Introducing the Cult of the Bound Variable to the Cult of Forth
[The twelfth in a series of posts on the evolution of TransForth]
It’s been quite fun playing with this Universal Machine from the Cult of the Bound Variable. In this post we’re going to continue the journey toward building a full Forth for this machine by assembling a Forth inner interpreter; turning this register machine into a stack machine.

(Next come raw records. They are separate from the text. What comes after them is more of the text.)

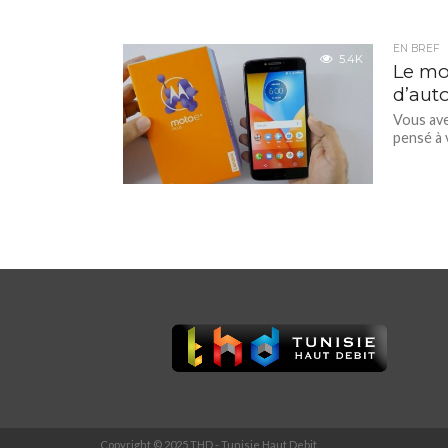
EN BREF
5.4K
Le mo
d’aut
Vous ave
pensé à 
Copyright © 2025 THD - Tunisie Haut Debit.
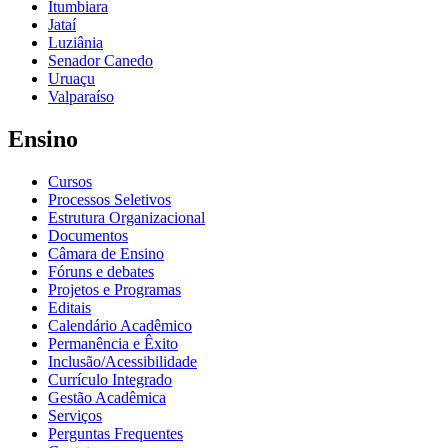
Itumbiara
Jataí
Luziânia
Senador Canedo
Uruaçu
Valparaíso
Ensino
Cursos
Processos Seletivos
Estrutura Organizacional
Documentos
Câmara de Ensino
Fóruns e debates
Projetos e Programas
Editais
Calendário Acadêmico
Permanência e Êxito
Inclusão/Acessibilidade
Currículo Integrado
Gestão Acadêmica
Serviços
Perguntas Frequentes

Last time we finished up a single-pass macro assembler for the UM-32 (in 15 lines of F# and 40 lines of Forth!) but did nothing more than a simple “Hello, world” with it. If you remember when we built an inner interpreter for TransForth, you know that this is the heart of Forth. If you’re unclear on the mechanics of a direct threaded inner interpreter, you’d probably enjoy the video from that earlier post:
Register Machines (what a pain)
Being so used to dealing with a stack machine and essentially zero-operand instructions, it can be a bit annoying to deal with a register machine. But that’s what we have with the UM-32. Let’s assign purposes to the remaining registers (remember, z is already the zero constant and registers 1 and 2 are temp registers. Let’s allocate one more temp along with the standard inner interpreter and stack pointers.
: x 3 ; \ Temp register
: w 4 ; \ Working register
: i 5 ; \ Interpreter register
: s 6 ; \ Stack (data) register
: r 7 ; \ Return stack register
In a way you can think of what we’re doing as implementing stack machine mechanics on top of a register machine. There are, of course, many real stack machines implemented in hardware. Koopman’s book is an excellent resource (free online) by the way. For the UM-32, we’ll need to handle the stacks ourselves along with the mechanics of walking nested sequences of stack operations.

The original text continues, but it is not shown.